母が、観に行きたい観に行きたいと公開前から言っていて、私は観る予定ではなく、映画の詳細も知らずにいたのですが、丁度映画館のスタンプがたまり、無料で観に行けることになり、行ってきました。

お話は、戦争末期の話です。
徴収された100人の兵士たち。上官がひいたクジによって任務先を決められ、そしてそれが生死を分けた。戦地に向かった94人は戦死し、戦地への任務ではない6人が生き残った。
(新藤監督はその生き残りの6人のうちの1人だそうです。)
タイトルの「一枚のハガキ」は、大竹しのぶ演じる友子が夫に宛てて書いたもの。夫はクジで戦地に赴き、戦死した。その後の友子のお話がメインですかね。豊川悦司は生き残った6人の兵士の役です。戦死した友子の夫から預かったハガキを持って友子に会いに行きます。

大竹しのぶの演技が何より凄い。なんとも鬼気迫るものがありました。
あの演技に「大げさすぎる。
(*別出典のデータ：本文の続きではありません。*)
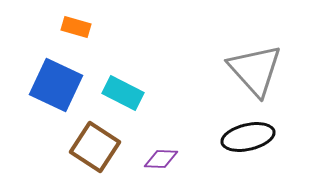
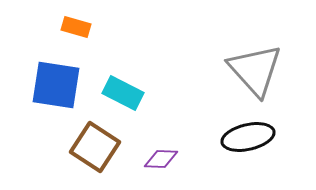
blue square: rotated 16 degrees counterclockwise
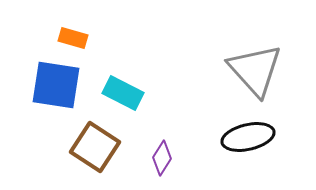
orange rectangle: moved 3 px left, 11 px down
purple diamond: moved 1 px right, 1 px up; rotated 60 degrees counterclockwise
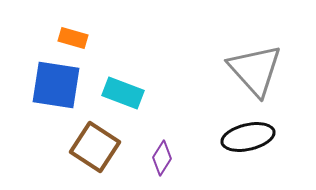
cyan rectangle: rotated 6 degrees counterclockwise
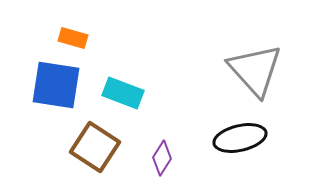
black ellipse: moved 8 px left, 1 px down
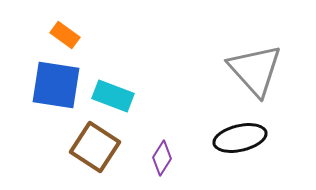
orange rectangle: moved 8 px left, 3 px up; rotated 20 degrees clockwise
cyan rectangle: moved 10 px left, 3 px down
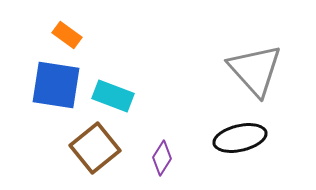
orange rectangle: moved 2 px right
brown square: moved 1 px down; rotated 18 degrees clockwise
」と言う人もいるようですが、確かに私もちょっとそう思いましたが、あの戦争の中で人は正常でいられるのかな。狂気じみた鬼気迫るものがあったのではないかな、と思いました。
そう考えると大げさではないのかもしれません。

戦争の悲惨さ、クジで簡単に人の生き死にを決めてしまう怖さ、愚かさ、そのクジ運の悪さ(?)・・・なんとも煮え切らない思い。
本当に、戦争って、何も残らない、無意味なものだなと思いました。
しかし、その中で、たくましく、立ち上がって生きていく姿が、すばらしい。

お話全体が、どことなくつくりものめいたストーリー展開でしたが、それが嫌ではなかったです。新藤監督の作品は初めて観ましたが、こうゆう雰囲気のものを作る監督なのかな。これが新藤監督の色なんですかね。
音楽があまり多くないところもいいと思いました。雰囲気がある映画なので丁度良い。

最後の場面がとても良いと思いました。画が圧倒されるとゆうか、生きていこうと思いますね。